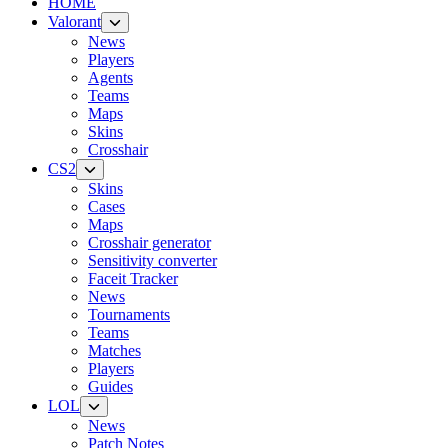
HOME
Valorant
News
Players
Agents
Teams
Maps
Skins
Crosshair
CS2
Skins
Cases
Maps
Crosshair generator
Sensitivity converter
Faceit Tracker
News
Tournaments
Teams
Matches
Players
Guides
LOL
News
Patch Notes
########################################
Take the entries above and set them down exactly, minus the pictures.

### ANSWER BELOW
HOME
Valorant
News
Players
Agents
Teams
Maps
Skins
Crosshair
CS2
Skins
Cases
Maps
Crosshair generator
Sensitivity converter
Faceit Tracker
News
Tournaments
Teams
Matches
Players
Guides
LOL
News
Patch Notes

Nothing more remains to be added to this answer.